- Requirement
No pictures belong in the copy. Retype exactly, and only, the stretch of lines below from the one with "2000# Top Wind Jack" through the one with "Pyramid Lake is also well connected to".

- Saved entries

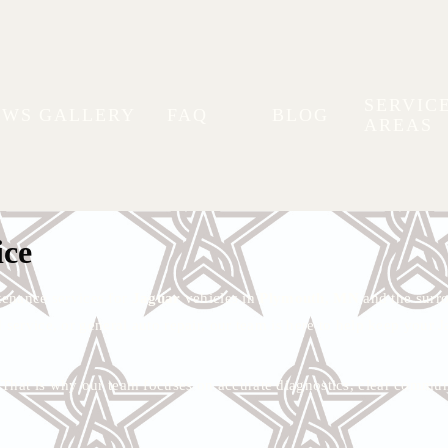
SERVIC
EWS
GALLERY
FAQ
BLOG
AREAS
nance in Plymouth, MN
icles at Stellar Autoworks.
ice
tenance services for
Jaguar
vehicles in
Plymouth, MN
and the surro
 service, or general auto repair, our team is here to help keep your J
e. That is why our team focuses on accurate diagnostics, clear com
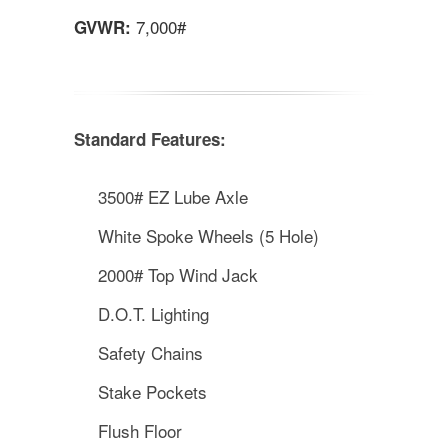
7,000#
GVWR:
Standard Features:
3500# EZ Lube Axle
White Spoke Wheels (5 Hole)
2000# Top Wind Jack
D.O.T. Lighting
Safety Chains
Stake Pockets
Flush Floor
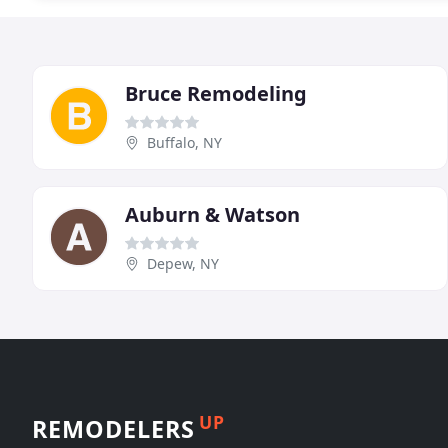
Bruce Remodeling
Buffalo, NY
Auburn & Watson
Depew, NY
UP
REMODELERS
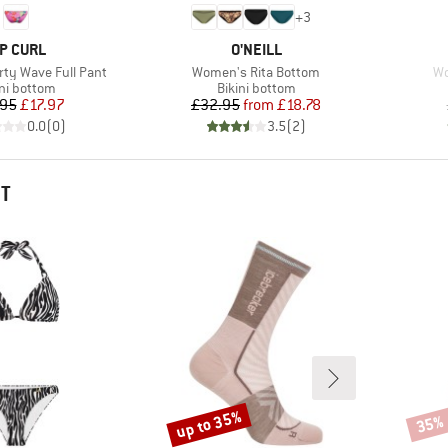
+
3
RAND
BRAND
IP CURL
O'NEILL
Item(s)
It
ty Wave Full Pant
Women's Rita Bottom
Wo
duct group
Product group
ini bottom
Bikini bottom
Price
Reduced Price
Price
Reduced Price
.95
£17.97
£32.95
from
£18.78
0.0
(
0
)
3.5
(
2
)
HT
up to 35%
35%
Discount
Disco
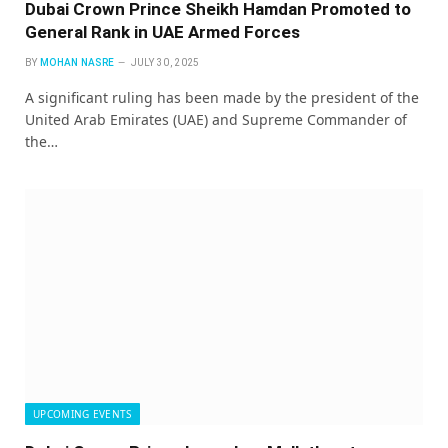
Dubai Crown Prince Sheikh Hamdan Promoted to
General Rank in UAE Armed Forces
BY
MOHAN NASRE
JULY 30, 2025
A significant ruling has been made by the president of the
United Arab Emirates (UAE) and Supreme Commander of
the…
UPCOMING EVENTS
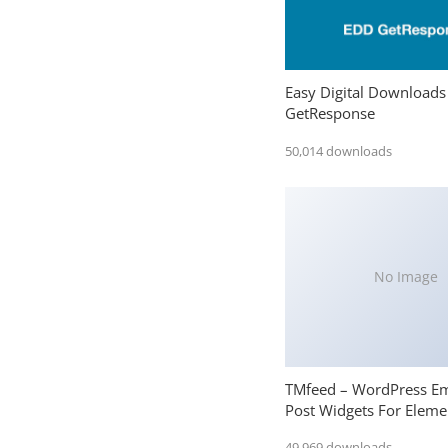
Easy Digital Downloads
GetResponse
50,014 downloads
No Image
TMfeed – WordPress E
Post Widgets For Eleme
49,969 downloads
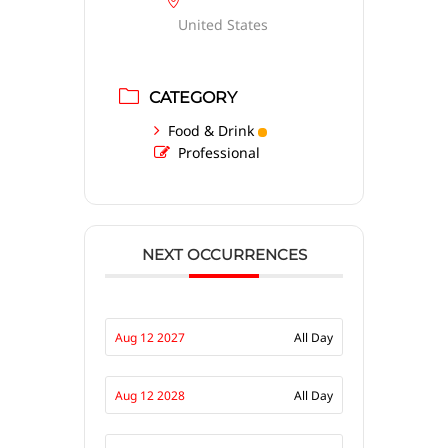
United States
CATEGORY
Food & Drink
Professional
NEXT OCCURRENCES
Aug 12 2027
All Day
Aug 12 2028
All Day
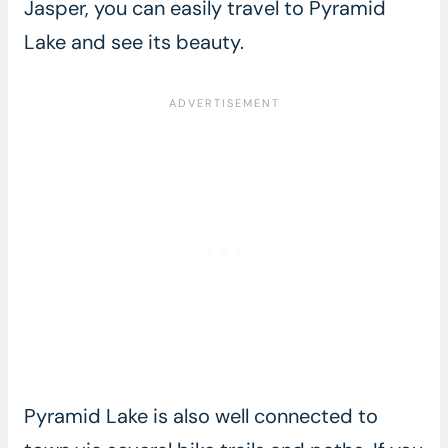
Jasper, you can easily travel to Pyramid
Lake and see its beauty.
Pyramid Lake is also well connected to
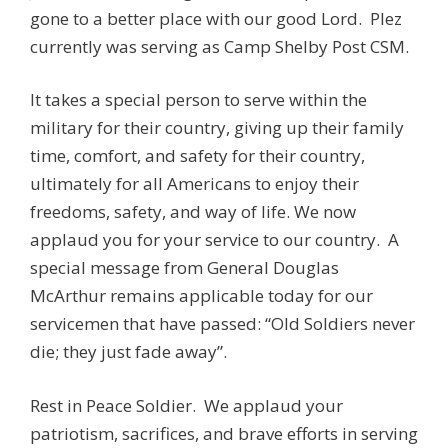
gone to a better place with our good Lord. Plez
currently was serving as Camp Shelby Post CSM.
It takes a special person to serve within the
military for their country, giving up their family
time, comfort, and safety for their country,
ultimately for all Americans to enjoy their
freedoms, safety, and way of life. We now
applaud you for your service to our country. A
special message from General Douglas
McArthur remains applicable today for our
servicemen that have passed: “Old Soldiers never
die; they just fade away”.
Rest in Peace Soldier. We applaud your
patriotism, sacrifices, and brave efforts in serving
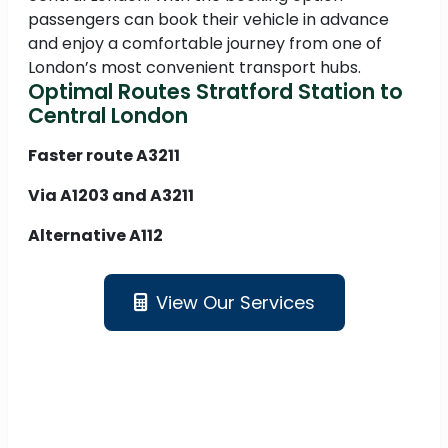
passengers can book their vehicle in advance
and enjoy a comfortable journey from one of
London’s most convenient transport hubs.
Optimal Routes Stratford Station to
Central London
Faster route A3211
Via A1203 and A3211
Alternative A112
View Our Services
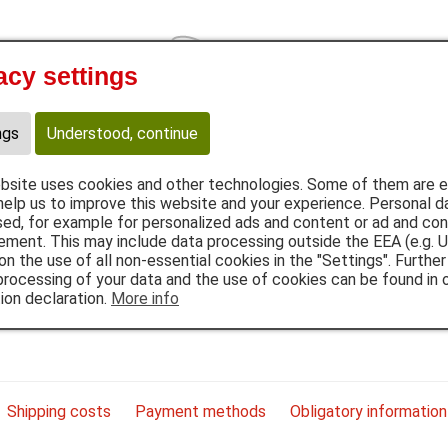
acy settings
Cat
Provital
et food
Flakes
B.A.R.F.
Snacks
Supplements
A
ngs
Understood, continue
bsite uses cookies and other technologies. Some of them are es
help us to improve this website and your experience. Personal d
ed, for example for personalized ads and content or ad and co
ment. This may include data processing outside the EEA (e.g. U
on the use of all non-essential cookies in the "Settings". Further
processing of your data and the use of cookies can be found in 
ion declaration.
More info
om Bavaria and process them in maximal quality.
Shipping costs
Payment methods
Obligatory information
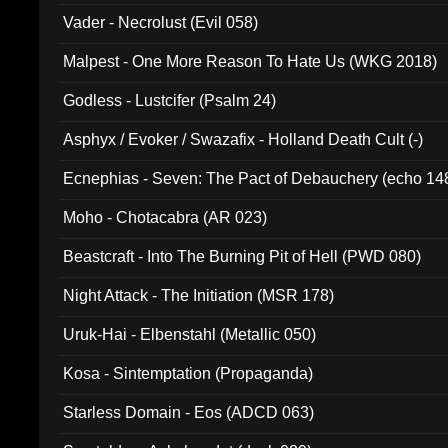
Vader - Necrolust (Evil 058)
Malpest - One More Reason To Hate Us (WKG 2018)
Godless - Lustcifer (Psalm 24)
Asphyx / Evoker / Swazafix - Holland Death Cult (-)
Ecnephias - Seven: The Pact of Debauchery (echo 14
Moho - Chotacabra (AR 023)
Beastcraft - Into The Burning Pit of Hell (PWD 080)
Night Attack - The Initiation (MSR 178)
Uruk-Hai - Elbenstahl (Metallic 050)
Kosa - Sintemptation (Propaganda)
Starless Domain - Eos (ADCD 063)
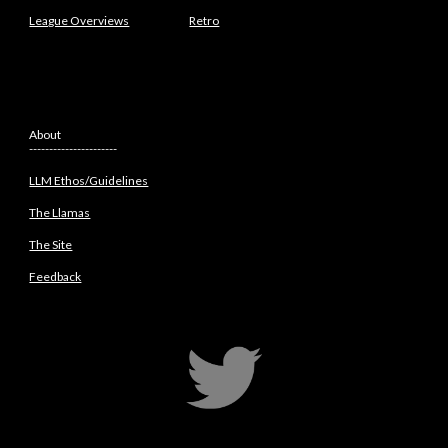
League Overviews
Retro
About
----------------------
LLM Ethos/Guidelines
The Llamas
The Site
Feedback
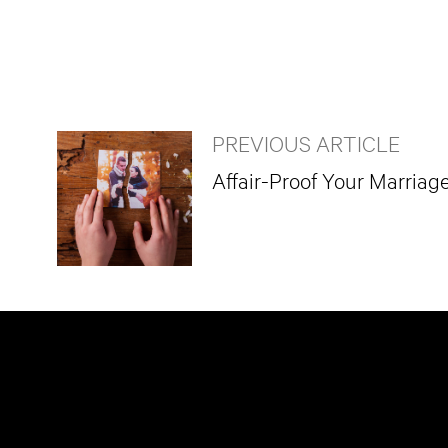
PREVIOUS ARTICLE
Affair-Proof Your Marriag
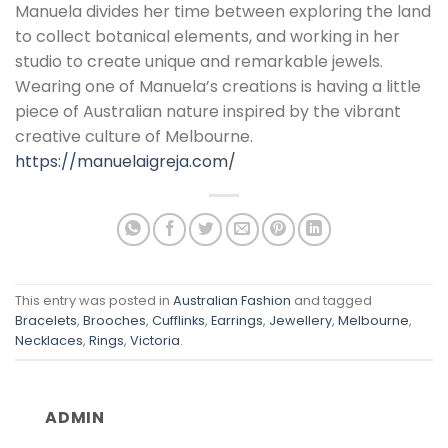
Manuela divides her time between exploring the land
to collect botanical elements, and working in her
studio to create unique and remarkable jewels.
Wearing one of Manuela’s creations is having a little
piece of Australian nature inspired by the vibrant
creative culture of Melbourne.
https://manuelaigreja.com/
This entry was posted in
Australian Fashion
and tagged
Bracelets
,
Brooches
,
Cufflinks
,
Earrings
,
Jewellery
,
Melbourne
,
Necklaces
,
Rings
,
Victoria
.
ADMIN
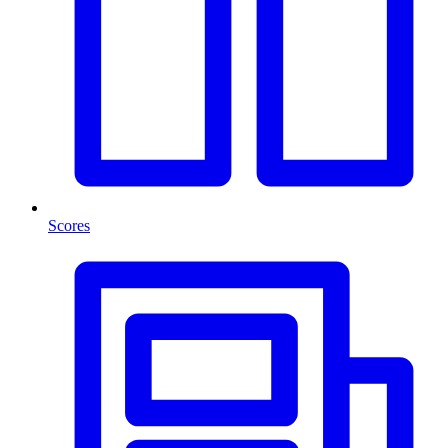
Scores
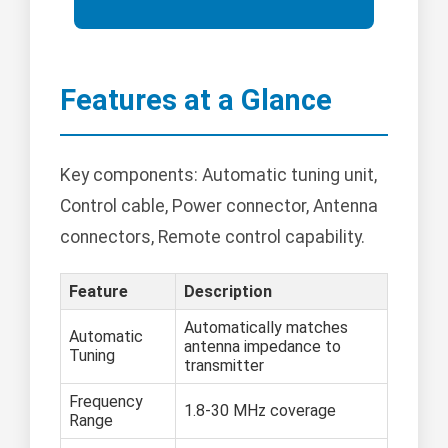
Features at a Glance
Key components: Automatic tuning unit,
Control cable, Power connector, Antenna
connectors, Remote control capability.
Feature
Description
Automatically matches
Automatic
antenna impedance to
Tuning
transmitter
Frequency
1.8-30 MHz coverage
Range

- Problem solution
2000# Top Wind Jack
D.O.T. Lighting
Safety Chains
Stake Pockets
Flush Floor
Bruce Remodeling
Buffalo, NY
Auburn & Watson
Depew, NY
UP
REMODELERS
+
3
RAND
BRAND
IP CURL
O'NEILL
Item(s)
It
ty Wave Full Pant
Women's Rita Bottom
Wo
duct group
Product group
ini bottom
Bikini bottom
Price
Reduced Price
Price
Reduced Price
.95
£17.97
£32.95
from
£18.78
0.0
(
0
)
3.5
(
2
)
HT
up to 35%
35%
Discount
Disco
Dubai Crown Prince Sheikh Hamdan Promoted to
General Rank in UAE Armed Forces
BY
MOHAN NASRE
JULY 30, 2025
A significant ruling has been made by the president of the
United Arab Emirates (UAE) and Supreme Commander of
the…
UPCOMING EVENTS
Easy Digital Downloads
GetResponse
50,014 downloads
No Image
TMfeed – WordPress E
Post Widgets For Eleme
49,969 downloads
United States
CATEGORY
Food & Drink
Professional
NEXT OCCURRENCES
Aug 12 2027
All Day
Aug 12 2028
All Day
Jasper, you can easily travel to Pyramid
Lake and see its beauty.
Pyramid Lake is also well connected to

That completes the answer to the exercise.